**TRY IT**. Your answer should contain only the lines from the top of the data below down through the one with "Autor(es): Alexandre Affonso", transcribed exactly and without pictures; please include nothing more.
(RECORD EXCERPTS begins)
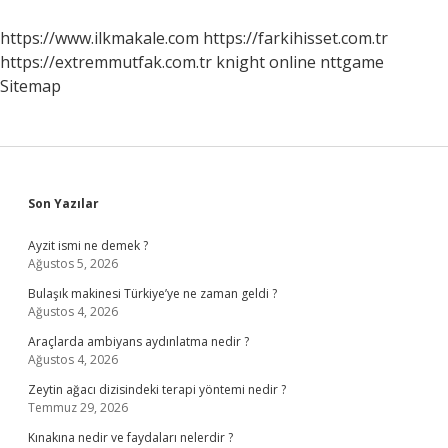
https://www.ilkmakale.com
https://farkihisset.com.tr
https://extremmutfak.com.tr
knight online
nttgame
Sitemap
Sidebar
Son Yazılar
Ayzit ismi ne demek ?
Ağustos 5, 2026
Bulaşık makinesi Türkiye’ye ne zaman geldi ?
Ağustos 4, 2026
Araçlarda ambiyans aydınlatma nedir ?
Ağustos 4, 2026
Zeytin ağacı dizisindeki terapi yöntemi nedir ?
Temmuz 29, 2026
Kınakına nedir ve faydaları nelerdir ?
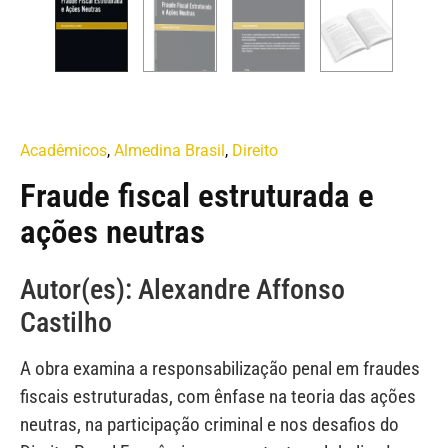
Acadêmicos
,
Almedina Brasil
,
Direito
Fraude fiscal estruturada e
ações neutras
Autor(es): Alexandre Affonso
Castilho
A obra examina a responsabilização penal em fraudes
fiscais estruturadas, com ênfase na teoria das ações
neutras, na participação criminal e nos desafios do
(RECORD EXCERPTS ends)
**COMPLETED EXERCISE**.
https://www.ilkmakale.com
https://farkihisset.com.tr
https://extremmutfak.com.tr
knight online
nttgame
Sitemap
Sidebar
Son Yazılar
Ayzit ismi ne demek ?
Ağustos 5, 2026
Bulaşık makinesi Türkiye’ye ne zaman geldi ?
Ağustos 4, 2026
Araçlarda ambiyans aydınlatma nedir ?
Ağustos 4, 2026
Zeytin ağacı dizisindeki terapi yöntemi nedir ?
Temmuz 29, 2026
Kınakına nedir ve faydaları nelerdir ?
Acadêmicos
,
Almedina Brasil
,
Direito
Fraude fiscal estruturada e
ações neutras
Autor(es): Alexandre Affonso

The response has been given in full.